# Exercise requirements:
It would help if you retyped the data exactly, leaving out the pictures.

# Entries shown:

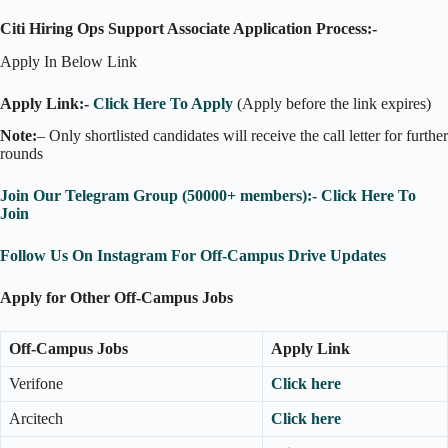
Citi Hiring Ops Support Associate Application Process:-
Apply In Below Link
Apply Link:-
Click Here To Apply
(Apply before the link expires)
Note:
– Only shortlisted candidates will receive the call letter for further
rounds
Join Our Telegram Group (50000+ members):- Click Here To
Join
Follow Us On Instagram For Off-Campus Drive Updates
Apply for Other Off-Campus Jobs
Off-Campus Jobs
Apply Link
Verifone
Click here
Arcitech
Click here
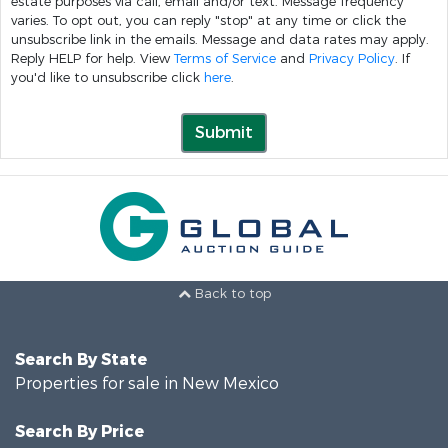
estate purposes via call, email and/or text. Message frequency
varies. To opt out, you can reply "stop" at any time or click the
unsubscribe link in the emails. Message and data rates may apply.
Reply HELP for help. View
Terms of Service
and
Privacy Policy
. If
you'd like to unsubscribe click
here
.
Submit
Back to top
Search By State
Properties for sale in New Mexico
Search By Price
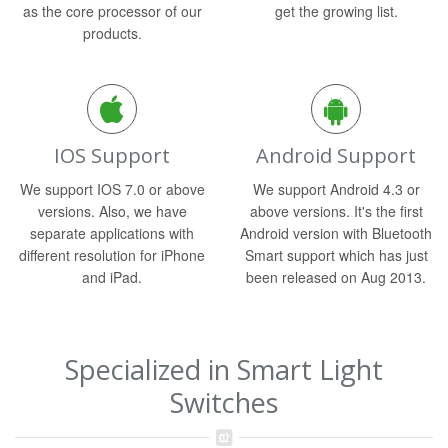
as the core processor of our
get the growing list.
products.
IOS Support
Android Support
We support IOS 7.0 or above
We support Android 4.3 or
versions. Also, we have
above versions. It's the first
separate applications with
Android version with Bluetooth
different resolution for iPhone
Smart support which has just
and iPad.
been released on Aug 2013.
Specialized in Smart Light
Switches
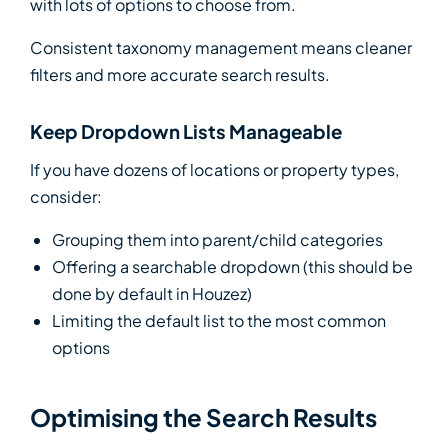
with lots of options to choose from.
Consistent taxonomy management means cleaner
filters and more accurate search results.
Keep Dropdown Lists Manageable
If you have dozens of locations or property types,
consider:
Grouping them into parent/child categories
Offering a searchable dropdown (this should be
done by default in Houzez)
Limiting the default list to the most common
options
Optimising the Search Results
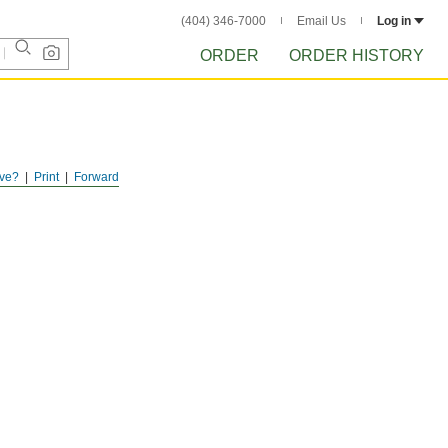
(404) 346-7000
Email Us
Log in
ORDER
ORDER HISTORY
ve?
Print
Forward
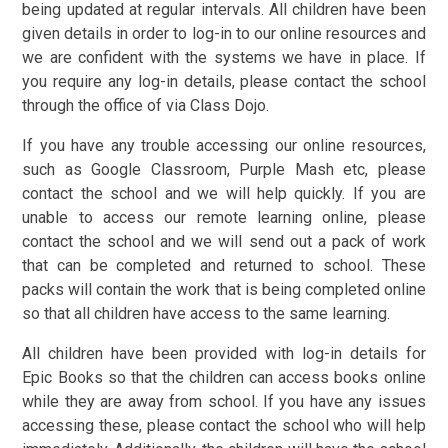
being updated at regular intervals. All children have been
given details in order to log-in to our online resources and
we are confident with the systems we have in place. If
you require any log-in details, please contact the school
through the office of via Class Dojo.
If you have any trouble accessing our online resources,
such as Google Classroom, Purple Mash etc, please
contact the school and we will help quickly. If you are
unable to access our remote learning online, please
contact the school and we will send out a pack of work
that can be completed and returned to school. These
packs will contain the work that is being completed online
so that all children have access to the same learning.
All children have been provided with log-in details for
Epic Books so that the children can access books online
while they are away from school. If you have any issues
accessing these, please contact the school who will help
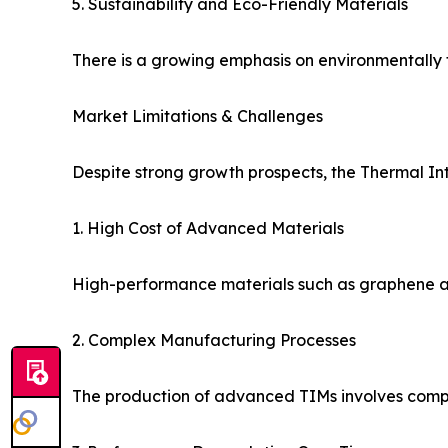
5. Sustainability and Eco-Friendly Materials
There is a growing emphasis on environmentally fr
Market Limitations & Challenges
Despite strong growth prospects, the Thermal In
1. High Cost of Advanced Materials
High-performance materials such as graphene and
2. Complex Manufacturing Processes
The production of advanced TIMs involves comple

# Task answer:
Citi Hiring Ops Support Associate Application Process:-
Apply In Below Link
Apply Link:-
Click Here To Apply
(Apply before the link expires)
Note:
– Only shortlisted candidates will receive the call letter for further
rounds
Join Our Telegram Group (50000+ members):- Click Here To
Join
Follow Us On Instagram For Off-Campus Drive Updates
Apply for Other Off-Campus Jobs
Off-Campus Jobs
Apply Link
Verifone
Click here
Arcitech
Click here
estate purposes via call, email and/or text. Message frequency
varies. To opt out, you can reply "stop" at any time or click the
unsubscribe link in the emails. Message and data rates may apply.
Reply HELP for help. View
Terms of Service
and
Privacy Policy
. If
you'd like to unsubscribe click
here
.
Submit
Back to top
Search By State
Properties for sale in New Mexico
Search By Price
as the core processor of our
get the growing list.
products.
IOS Support
Android Support
We support IOS 7.0 or above
We support Android 4.3 or
versions. Also, we have
above versions. It's the first
separate applications with
Android version with Bluetooth
different resolution for iPhone
Smart support which has just
and iPad.
been released on Aug 2013.
Specialized in Smart Light
Switches
with lots of options to choose from.
Consistent taxonomy management means cleaner
filters and more accurate search results.
Keep Dropdown Lists Manageable
If you have dozens of locations or property types,
consider:
Grouping them into parent/child categories
Offering a searchable dropdown (this should be
done by default in Houzez)
Limiting the default list to the most common
options
Optimising the Search Results
(404) 346-7000
Email Us
Log in
ORDER
ORDER HISTORY
ve?
Print
Forward
being updated at regular intervals. All children have been
given details in order to log-in to our online resources and
we are confident with the systems we have in place. If
you require any log-in details, please contact the school
through the office of via Class Dojo.
If you have any trouble accessing our online resources,
such as Google Classroom, Purple Mash etc, please
contact the school and we will help quickly. If you are
unable to access our remote learning online, please
contact the school and we will send out a pack of work
that can be completed and returned to school. These
packs will contain the work that is being completed online
so that all children have access to the same learning.
All children have been provided with log-in details for
Epic Books so that the children can access books online
while they are away from school. If you have any issues
accessing these, please contact the school who will help
5. Sustainability and Eco-Friendly Materials
There is a growing emphasis on environmentally fr
Market Limitations & Challenges
Despite strong growth prospects, the Thermal In
1. High Cost of Advanced Materials
High-performance materials such as graphene and
2. Complex Manufacturing Processes
The production of advanced TIMs involves comple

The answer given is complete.